WHAT THIS TASK INVOLVES: Write the data below out exactly as it stands. Do not include the pictures.

##### LISTED RECORDS

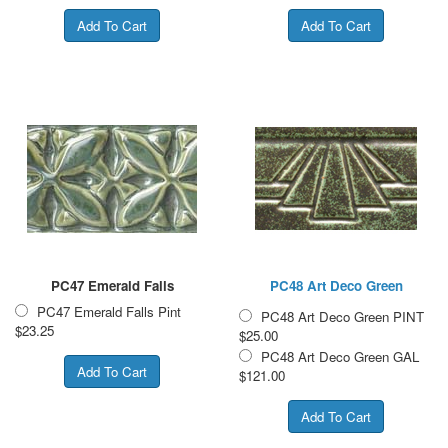
PC47 Emerald Falls
PC48 Art Deco Green
PC47 Emerald Falls Pint
PC48 Art Deco Green PINT
$23.25
$25.00
PC48 Art Deco Green GAL
$121.00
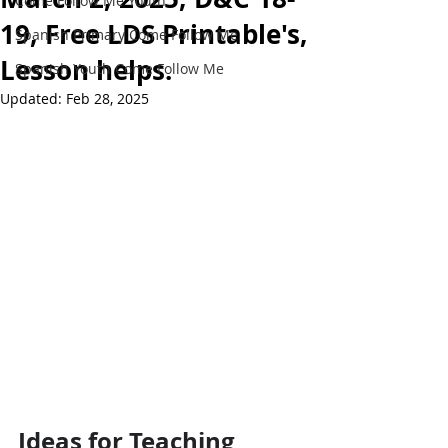
Come Follow Me Youth
19, Free LDS Printable's,
Spanish Primary Come Follow Me
Lesson helps.
Spanish Youth Come Follow Me
Updated:
Feb 28, 2025
Ideas for Teaching 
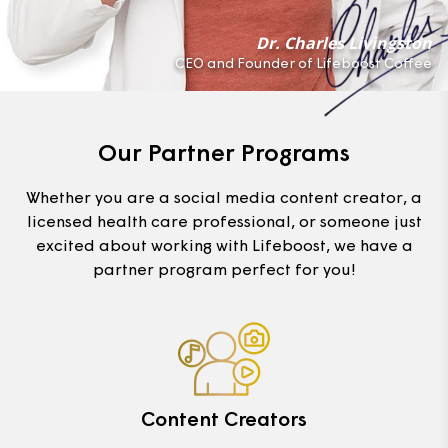
Dr. Charles Livingston
CEO and Founder of Lifeboost Coffee
Our Partner Programs
Whether you are a social media content creator, a
licensed health care professional, or someone just
excited about working with Lifeboost, we have a
partner program perfect for you!
Content Creators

##########

ANSWER TO THIS EXERCISE:
PC47 Emerald Falls
PC48 Art Deco Green
PC47 Emerald Falls Pint
PC48 Art Deco Green PINT
$23.25
$25.00
PC48 Art Deco Green GAL
$121.00
Come Follow Me Youth
19, Free LDS Printable's,
Spanish Primary Come Follow Me
Lesson helps.
Spanish Youth Come Follow Me
Updated:
Feb 28, 2025
Ideas for Teaching 
Dr. Charles Livingston
CEO and Founder of Lifeboost Coffee
Our Partner Programs
Whether you are a social media content creator, a
licensed health care professional, or someone just
excited about working with Lifeboost, we have a
partner program perfect for you!
Content Creators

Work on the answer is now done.